The firm suggests the market may only deteriorate this northern summer, with European spot prices potentially following US crude oil into negative territory.
Wall Street energy analyst Paul Sankey of Mizuho Securities calculates that based on some shipments, prices in the “disastrous” LNG market have already effectively fallen as deeply into negative territory as West Texas Intermediate did in April.
Mr Sankey pointed to an LNG cargo that was being redirected back from Belgium to the US from where it originated in the first place. All up, including liquefaction, shipping, loading, reloading and unloading, he put the cost at $US10/MMBTU delivered, well above the US benchmark spot price at Henry Hub of $US1.85. That delivers a “netback” of negative $US8.15/MMTBU, equivalent to negative $US49 a barrel of oil.
“What a mess the market is in, with many of the characteristics of heavy oil, namely high fixed/sunk capital, low storage relative to production scale, distressed low marginal cost production,” Mr Sankey told clients.
The impact of the dire market on US LNG cargoes also has a local angle.
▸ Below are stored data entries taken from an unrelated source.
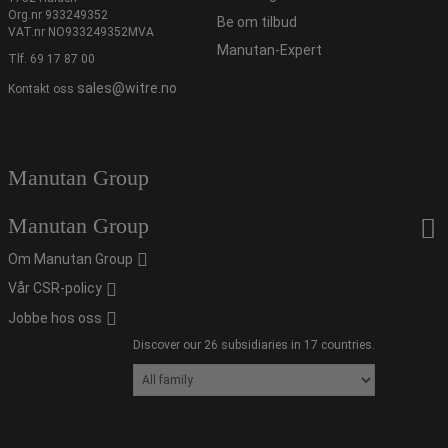
Org.nr 933249352
Be om tilbud
VAT.nr NO933249352MVA
Manutan-Expert
Tlf.
69 17 87 00
sales@witre.no
Kontakt oss
Manutan Group
Manutan Group
Om Manutan Group
Vår CSR-policy
Jobbe hos oss
Discover our 26 subsidiaries in 17 countries.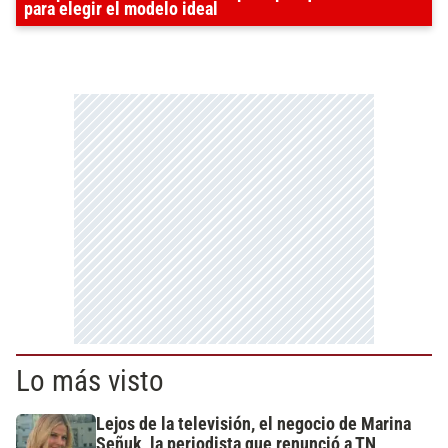
para elegir el modelo ideal
Lo más visto
Lejos de la televisión, el negocio de Marina
Señuk, la periodista que renunció a TN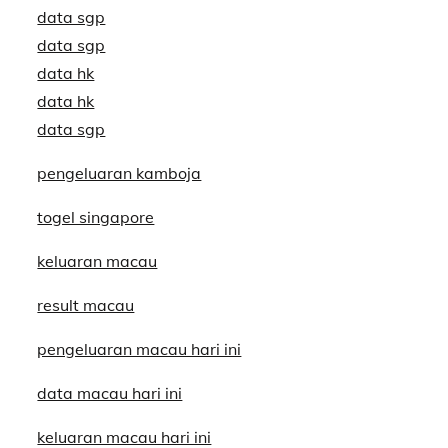
data sgp
data sgp
data hk
data hk
data sgp
pengeluaran kamboja
togel singapore
keluaran macau
result macau
pengeluaran macau hari ini
data macau hari ini
keluaran macau hari ini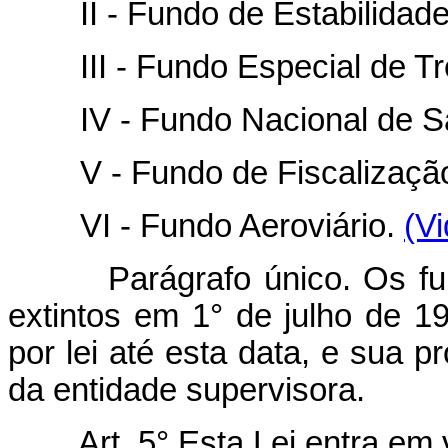
II - Fundo de Estabilidade 
III - Fundo Especial de Tr
IV - Fundo Nacional de S
V - Fundo de Fiscalização
VI - Fundo Aeroviário.
(Vi
Parágrafo único. Os fundos
extintos em 1° de julho de 19
por lei até esta data, e sua 
da entidade supervisora.
Art. 5° Esta Lei entra em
With the further slump in contract LNG prices in Europe and Asia due to the collapse in oil prices, the expected gap in prices between cheap shale in the US and overseas gas markets has disappeared.
That has ruined the business case behind deals struck by Woodside and others several years ago to purchase US cargoes.
“The global gas market today looks vastly different to when these contracts were signed,” Wood Mackenzie Asia Pacific vice chairman Gavin Thompson said in a blog.
“The economic chaos wrought by the coronavirus lockdown has cratered demand and worsened the LNG oversupply, pushing global gas prices even lower.”
Sydney-based Citigroup analyst James Byrne has told clients that Woodside is “likely to be out of the money…for 20 years” on a deal it struck in 2014 and which started up in May to purchase cargoes from the Corpus Christi LNG export terminal in Texas.
Mr Byrne puts the hit to Woodside’s 2020 profit at $US46 million as the company elects to pay a $US3.50/MMBTU “take-or-pay” toll fee rather than taking delivery of the gas. Total losses over 20 years could amount to $US1.5 billion, Citi estimates, noting the deal would only break even at an oil price of $US72 a barrel, assuming a long-term Henry Hub price of $US2.50/MMBTU.
Woodside has yet to give formal guidance on its US LNG cargoes, amid expectations of an update in its June quarter report on July 16. However chief executive Peter Coleman said in early May that the industry in general “is not taking cargoes out of any of those plants for on-sale into Europe”.
While Woodside, like Santos and Oil Search, remain confident in the long-term outlook for LNG, Mr Coleman has acknowledged the risk that companies “drink our own cordial” and over-invest in new LNG capacity once the market stabilises and billions of dollars of stalled potential investments come back onto the table.